The Miracle Berry - time_management
http://news.bbc.co.uk/2/hi/uk_news/magazine/7367548.stm

======
zasz
Hah, we had a party at our college dorm. We ordered 80 of these and someone
brought in goat cheese, limes, lemons, grapefruit juice, sourdough bread and a
few other things. The goat cheese tasted like ice cream, the limes and lemons
like limeade and lemonade, the grapefruit juice tasted like one of those
generic fruit punches, and the sourdough bread tasted pretty normal. The
effect lasted about half an hour. I don't think the taste of beer changed at
all. I highly recommend miracle berries for an awesome party.

------
zain
Thinkgeek sells the extract in tablet form:
<http://www.thinkgeek.com/caffeine/candy/ab3f/>

Has anyone tried it? I've always wanted to try the effects of the miracle
berry and it seems like a cheap way to do so.

------
KirinDave
Man, the BBC really loves to let people rail against the FDA.

The reality is that if this berry has a theraputic effect it needs to be
tested and proven safe. "Anecdotal evidence from Africa" really isn't a great
idea. And industrial espionage in the flavor industry isn't new, it's
commonplace, so reading into a burglary for a potential flavor breakthrough
seems a little absurd.

In any event, it seems to be legal to sell in the states now.

------
timcederman
I love how often this thing gets rediscovered.
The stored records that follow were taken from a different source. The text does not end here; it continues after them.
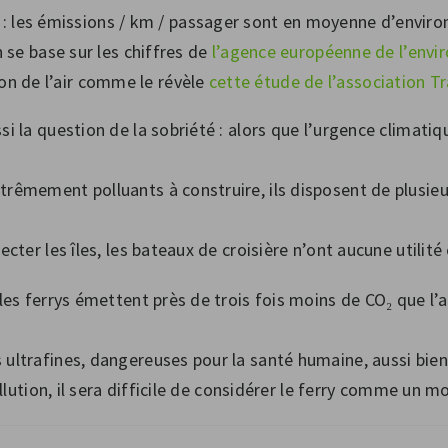
 : les émissions / km / passager sont en moyenne d’envir
on se base sur les chiffres de
l’agence européenne de l’env
ion de l’air comme le révèle
cette étude de l’association 
 la question de la sobriété : alors que l’urgence climatiqu
rêmement polluants à construire, ils disposent de plusieu
ter les îles, les bateaux de croisière n’ont aucune utilité 
 les ferrys émettent près de trois fois moins de CO₂ que l’
ultrafines, dangereuses pour la santé humaine, aussi bien
ollution, il sera difficile de considérer le ferry comme un 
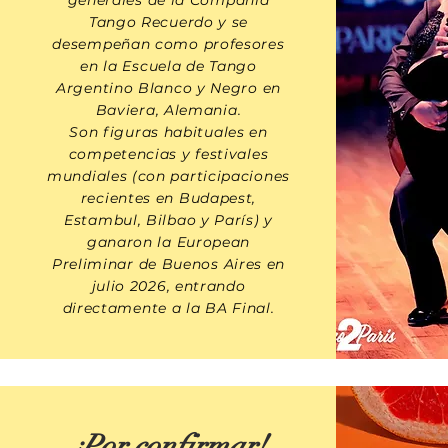
Tango Recuerdo
y se
desempeñan como profesores
en la Escuela de Tango
Argentino Blanco y Negro en
Baviera, Alemania.
Son figuras habituales en
competencias y festivales
mundiales (con participaciones
recientes en Budapest,
Estambul, Bilbao y París) y
ganaron la European
Preliminar de Buenos Aires en
julio 2026, entrando
directamente a la BA Final.
¡Por confirmar!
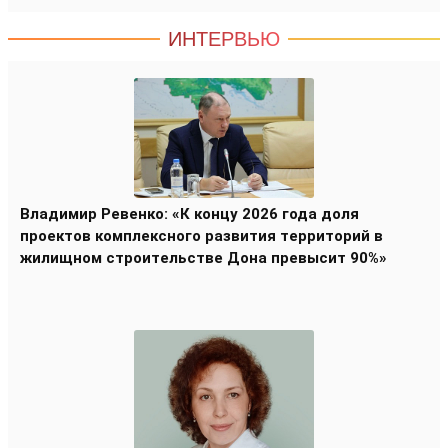
ИНТЕРВЬЮ
Владимир Ревенко: «К концу 2026 года доля
проектов комплексного развития территорий в
жилищном строительстве Дона превысит 90%»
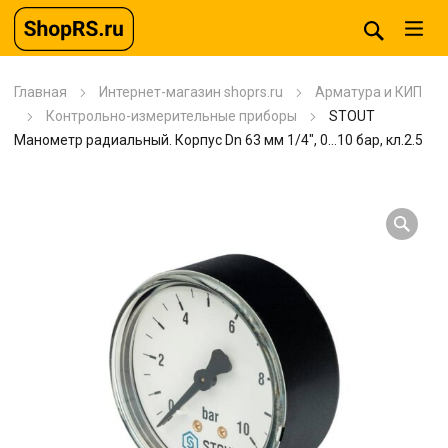
Главная
Интернет-магазин shoprs.ru
Арматура и КИП
Контрольно-измерительные приборы
STOUT
Манометр радиальный. Корпус Dn 63 мм 1/4″, 0…10 бар, кл.2.5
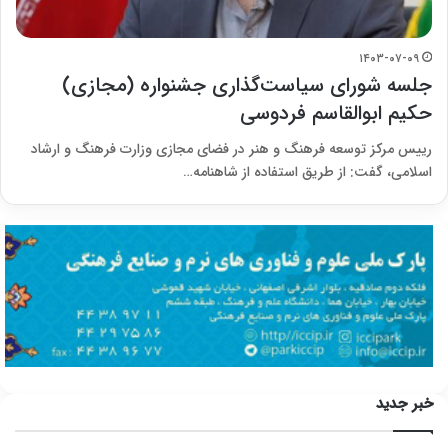
۱۴۰۳-۰۷-۰۹
جلسه شورای سیاست‌گذاری جشنواره (مجازی)
حکیم ابوالقاسم فردوسی
رییس مرکز توسعه فرهنگ و هنر در فضای مجازی وزارت فرهنگ و ارشاد
اسلامی، گفت: از طریق استفاده از شاهنامه…
خبر جدید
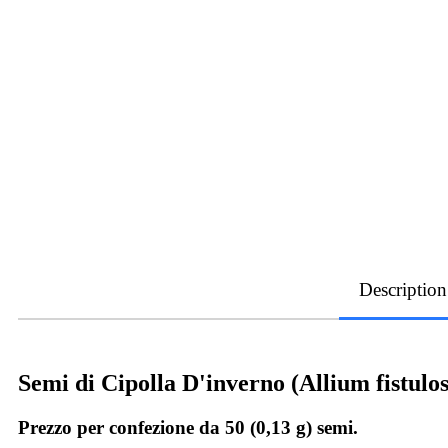
Description
Semi di Cipolla D'inverno (Allium fistul
Prezzo per confezione da 50 (0,13 g) semi.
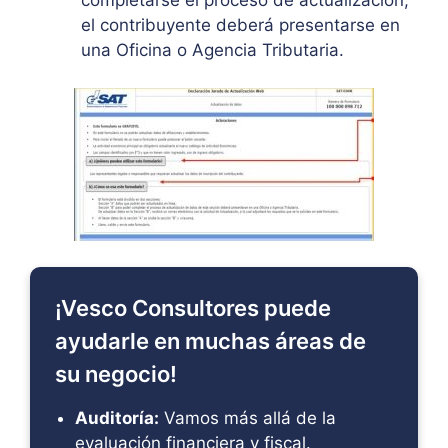
el contribuyente deberá presentarse en
una Oficina o Agencia Tributaria.
¡Vesco Consultores puede
ayudarle en muchas áreas de
su negocio!
Auditoría:
Vamos más allá de la
evaluación financiera y fiscal.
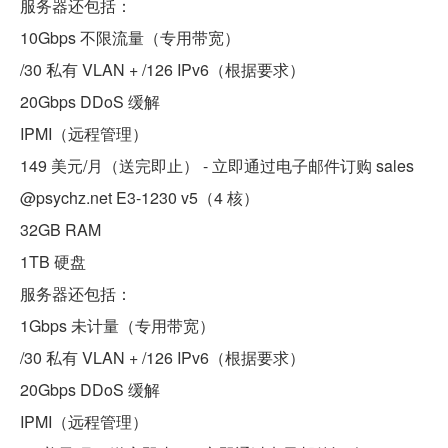
服务器还包括：
10Gbps 不限流量（专用带宽）
/30 私有 VLAN + /126 IPv6（根据要求）
20Gbps DDoS 缓解
IPMI（远程管理）
149 美元/月（送完即止） - 立即通过电子邮件订购 sales
@psychz.net E3-1230 v5（4 核）
32GB RAM
1TB 硬盘
服务器还包括：
1Gbps 未计量（专用带宽）
/30 私有 VLAN + /126 IPv6（根据要求）
20Gbps DDoS 缓解
IPMI（远程管理）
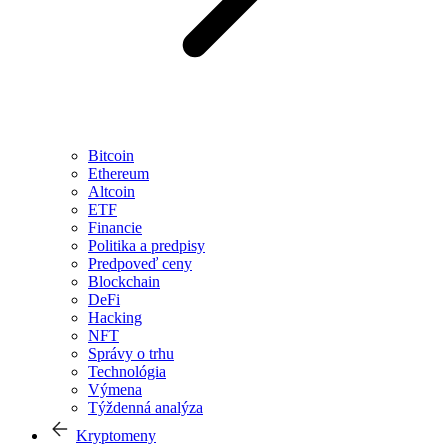
Bitcoin
Ethereum
Altcoin
ETF
Financie
Politika a predpisy
Predpoveď ceny
Blockchain
DeFi
Hacking
NFT
Správy o trhu
Technológia
Výmena
Týždenná analýza
Kryptomeny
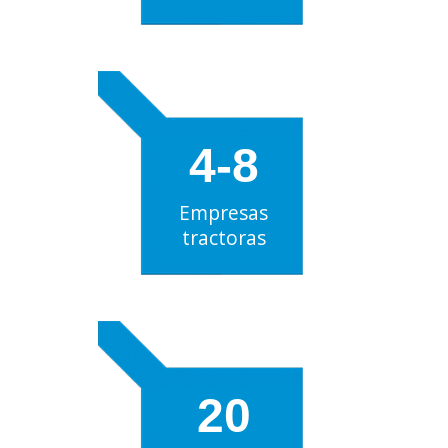
4-8
Empresas
tractoras
20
A buddy of mine ordered a bunch of seeds from Australia, but sadly none grew.

------
jenhsun
Tablets of taste-modifying 'miracle fruit' go on sale in Japan:
<http://www.tmcnet.com/usubmit/2006/jan/1287541.htm> The "Miracle farm" in
Taiwan <http://www.miracle-fruit-senyuh.com.tw/farm.htm> I'm Taiwanese and
have no idea this farm's existing in 10 years after I saw this news and do my
research for it.

------
tdonia
we had some unintended guests and so were 1 berry short and had to share. at
first, we weren't sure if it was even going to work. and then, suddenly, it
did. guinness & sorbet mixed into wonderful. straight tabasco sauce. straight
white vinegar. all sorts of fruits. the occasional cheese. the effects lasted
around an hour, at the end of which it became clear that although the mouth
can enjoy these things, our stomachs maybe less so. we never made it to the
birthday cake.

anyone try the thinkgeek extract? i'd very much like to introduce more people
to this but the poor durability of the actual berries has made it problematic.

------
quellhorst
We had a party with these berries but I was the only person it had no effect
on. Everything pretty much tasted the same.